2020 yılında Amstrup'ın da dahil olduğu bir çalışma, bir ayının yiyecek olmadan kaç gün hayatta kalabileceğinin bölgeye ve hayvanın durumuna bağlı olarak değiştiğini, ancak daha fazla açık gün deneyimledikçe üreme ve hayatta kalma oranının daha fazla düştüğünü buldu.

Yeni çalışmanın arkasındaki araştırmacılar, kutup ayılarının zorunlu oruç günleri sayısı ile biriken sera gazı emisyonları arasındaki ilişkiyi ve 2020 yılında zorunlu oruç günleri ile düşen hayatta kalma oranları arasındaki bağlantıyı birleştirerek sera gazı emisyonlarının kutup ayıları hayatta kalma oranına etkisini hesaplayabildiler. Bu, kutup ayılarının hayatta kalma hızını belirlemek için kullanılabilecek bir şablon olarak diğer araştırmacılar tarafından kullanılabilmesini umuyorlar.

Çalışmada belirtilene göre, ABD'deki yüzlerce enerji santrali her biri sera gazı emisyonlarına nispeten küçük bir katkıda bulunabilir, ancak güç santralleri toplamda yılda neredeyse 2 gigaton sera gazı salarlar. Bu, güney Beaufort Denizi'ndeki kutup ayılarının hayatta kalma oranını yaklaşık olarak 30 yıllık yaşamları boyunca% 4 kadar azaltır.

ABD İçişleri Bakanlığı, bulgular hakkında yorum yapmayı reddetti.

Diğer türler için uygulamalar

Kanada Simon Fraser Üniversitesi'nde iklim biliminde ünlü profesör Kirsten Zickfeld, yeni araştırmanın iklim değişikliğinin etkilerini göstermede mümkün olanın bir değişimini gösterdiğini söyledi.

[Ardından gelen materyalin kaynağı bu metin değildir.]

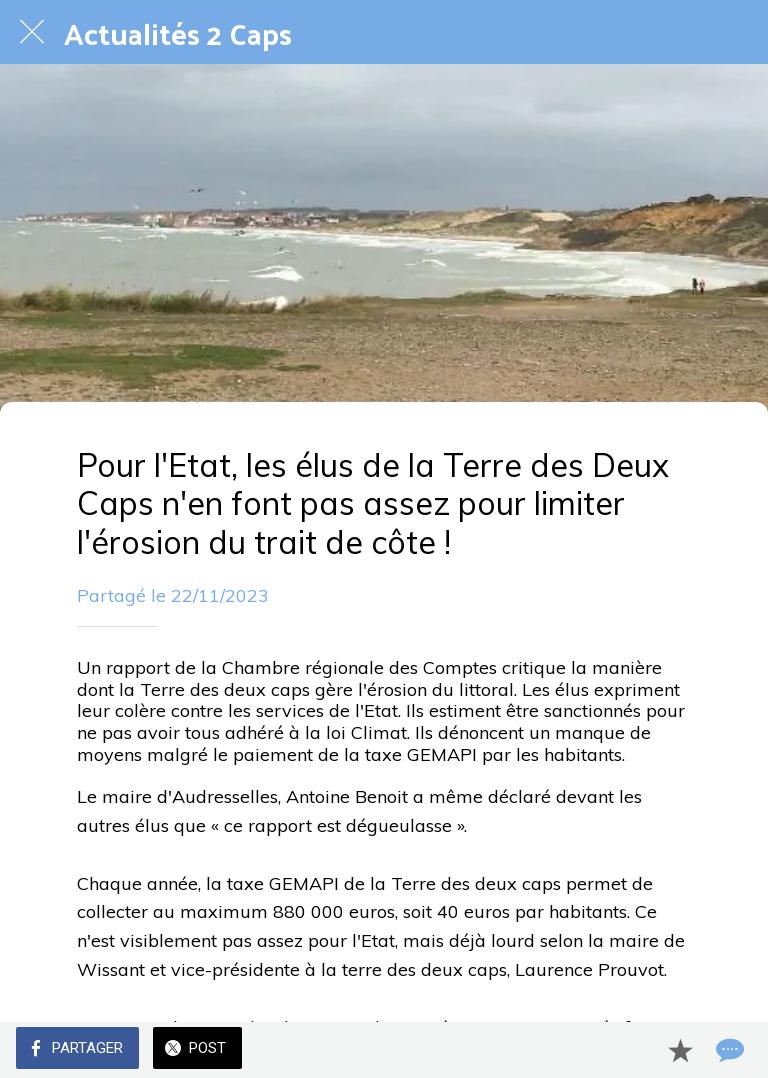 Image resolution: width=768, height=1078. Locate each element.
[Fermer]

"Önceki araştırmalar, insan faaliyetlerinden kaynaklanan karbon dioksit miktarının arttıkça iklimimizin daha fazla değiştiğini gösterdi. Amstrup ve Bitz'in yeni çalışması, bu doğrudan bağlantının ekosistem etkilerine de uygulandığını göstererek bu fikri daha da ileri taşıyor," diyen Zickfeld, çalışmada yer almayan bir kişiydi. "Buldukları şu ki, daha fazla karbon dioksit emittiğimizde, bu doğrudan kaç kutup ayısı yavrusunun hayatta kalabileceğini etkiliyor. Bu bulgu, iklim değişikliğinin etkilerini karbon emisyonlarının bireysel kaynaklarına bağlama imkanı sağlıyor."

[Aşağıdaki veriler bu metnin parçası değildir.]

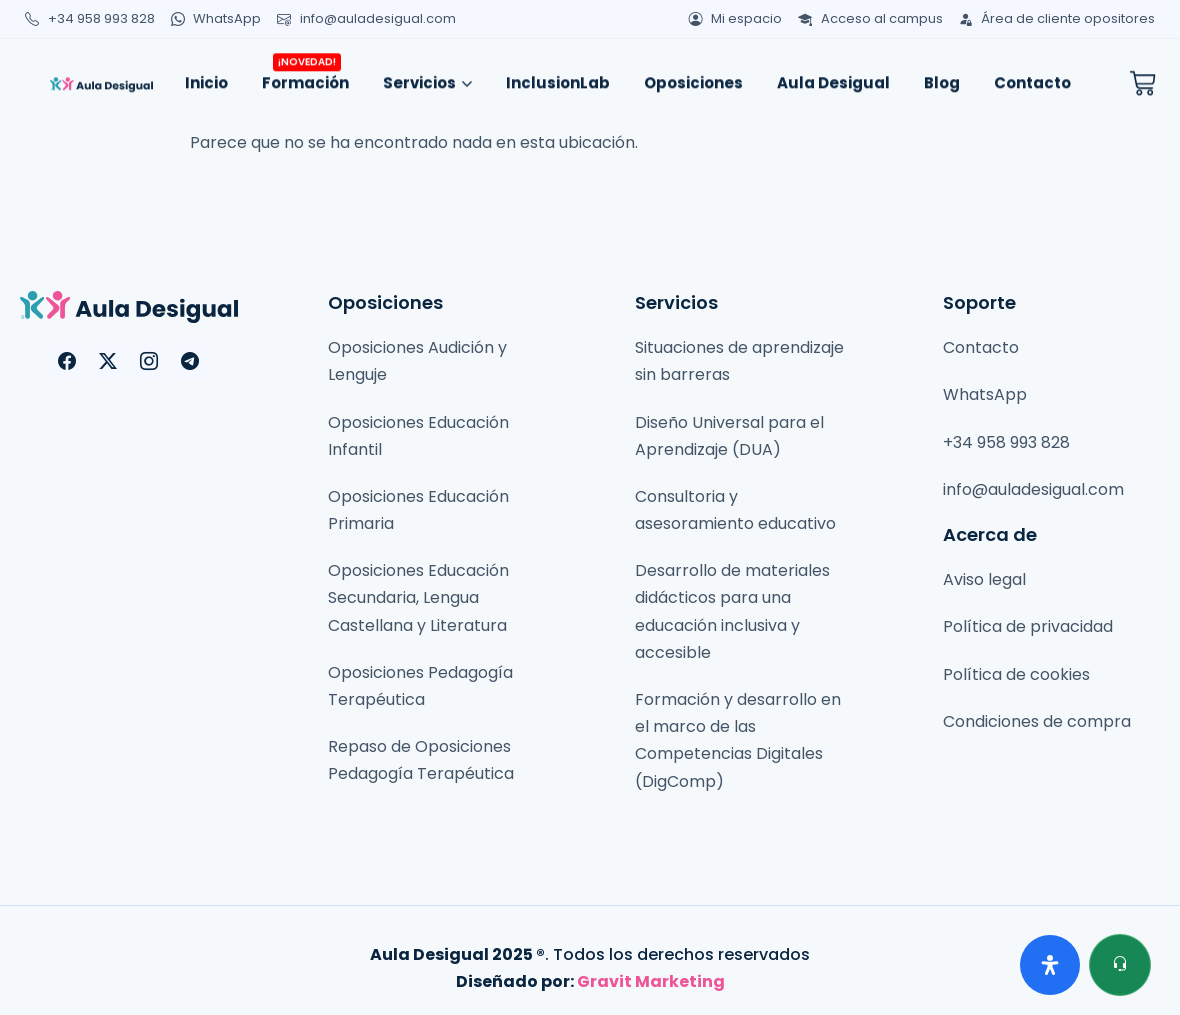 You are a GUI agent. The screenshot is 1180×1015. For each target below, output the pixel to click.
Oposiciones (693, 76)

Amstrup, çalışmanın başka türlerin de İnsan Kaynaklı İklim Değişikliği tarafından etkilendiğini göstermek ve bu türleri Endangered Species Act (Tehlike Altındaki Türler Kanunu) kapsamına alarak koruma altına almak için diğer araştırmacılar tarafından bir şablona olarak kullanılmasını umduğunu söyledi.